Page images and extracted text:
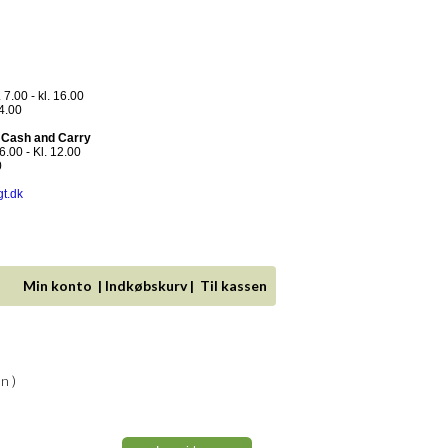
 7.00 - kl. 16.00
14.00
- Cash and Carry
.00 - Kl. 12.00
0
gt.dk
Min konto
|
Indkøbskurv
|
Til kassen
n )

Directions =
Keep each line of the records exactly as it is while transcribing them, but leave the images behind.

Response for this exercise =
 7.00 - kl. 16.00
14.00
- Cash and Carry
.00 - Kl. 12.00
0
gt.dk
Min konto
|
Indkøbskurv
|
Til kassen
n )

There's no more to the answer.